TRY IT: Go through the data and copy each line where the string "that" appears.

EXTRACTED DATA:
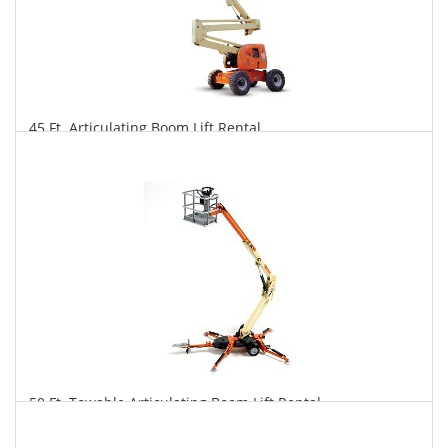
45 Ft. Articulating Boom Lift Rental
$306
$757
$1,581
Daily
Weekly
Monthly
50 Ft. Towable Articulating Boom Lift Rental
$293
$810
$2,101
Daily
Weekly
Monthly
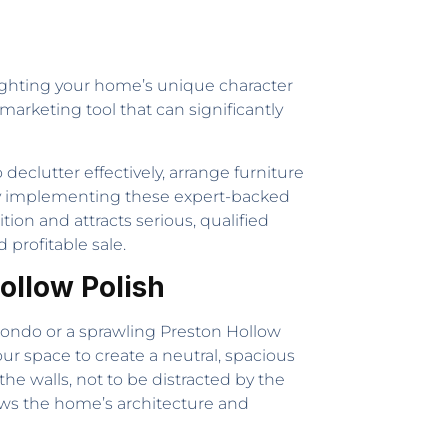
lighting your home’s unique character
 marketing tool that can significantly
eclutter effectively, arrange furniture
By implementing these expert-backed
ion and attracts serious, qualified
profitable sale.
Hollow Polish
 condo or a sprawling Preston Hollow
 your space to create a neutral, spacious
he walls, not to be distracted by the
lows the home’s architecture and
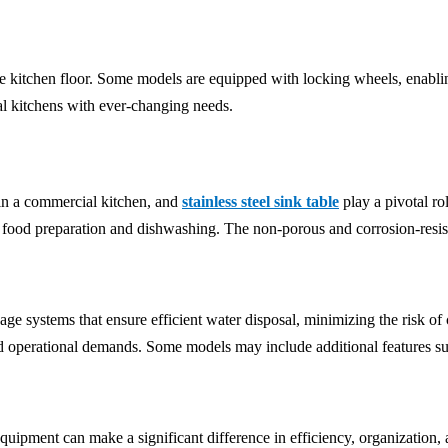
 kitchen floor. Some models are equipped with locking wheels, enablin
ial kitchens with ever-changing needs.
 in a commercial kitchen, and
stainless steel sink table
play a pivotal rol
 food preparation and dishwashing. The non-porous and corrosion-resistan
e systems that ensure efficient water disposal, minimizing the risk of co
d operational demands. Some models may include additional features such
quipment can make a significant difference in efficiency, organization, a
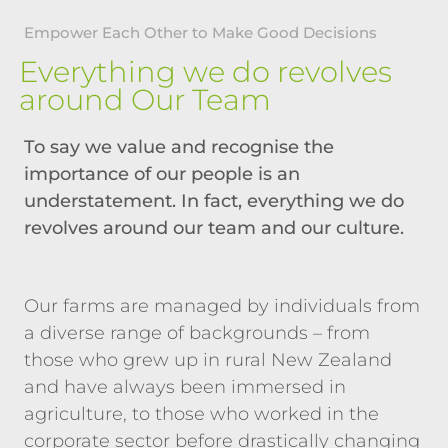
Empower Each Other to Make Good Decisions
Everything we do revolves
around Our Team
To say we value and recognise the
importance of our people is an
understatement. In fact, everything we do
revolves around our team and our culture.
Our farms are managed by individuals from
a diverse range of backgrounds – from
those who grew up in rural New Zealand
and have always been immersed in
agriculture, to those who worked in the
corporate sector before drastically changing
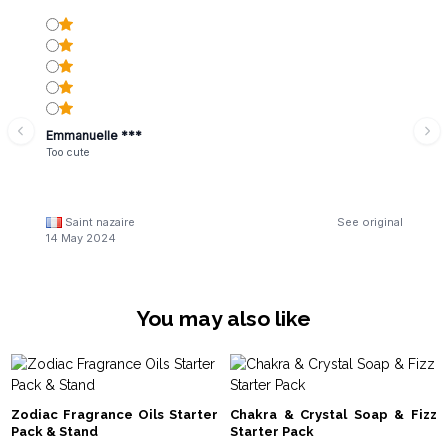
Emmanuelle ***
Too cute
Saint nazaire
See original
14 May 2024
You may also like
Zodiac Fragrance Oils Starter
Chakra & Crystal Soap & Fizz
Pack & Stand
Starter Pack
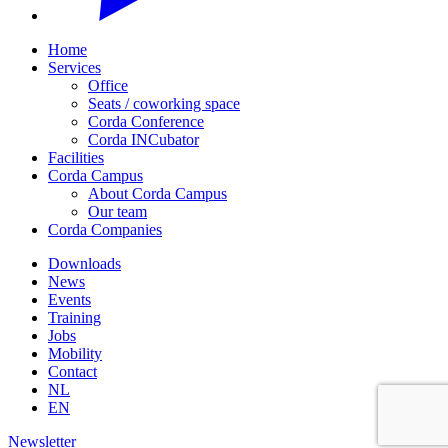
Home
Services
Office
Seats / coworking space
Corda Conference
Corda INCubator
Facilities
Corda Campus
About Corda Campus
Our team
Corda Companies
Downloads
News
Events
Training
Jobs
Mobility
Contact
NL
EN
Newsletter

SOLUTION TO THE EXERCISE:
 marketing tool that can significantly
e systems that ensure efficient water disposal, minimizing the risk of co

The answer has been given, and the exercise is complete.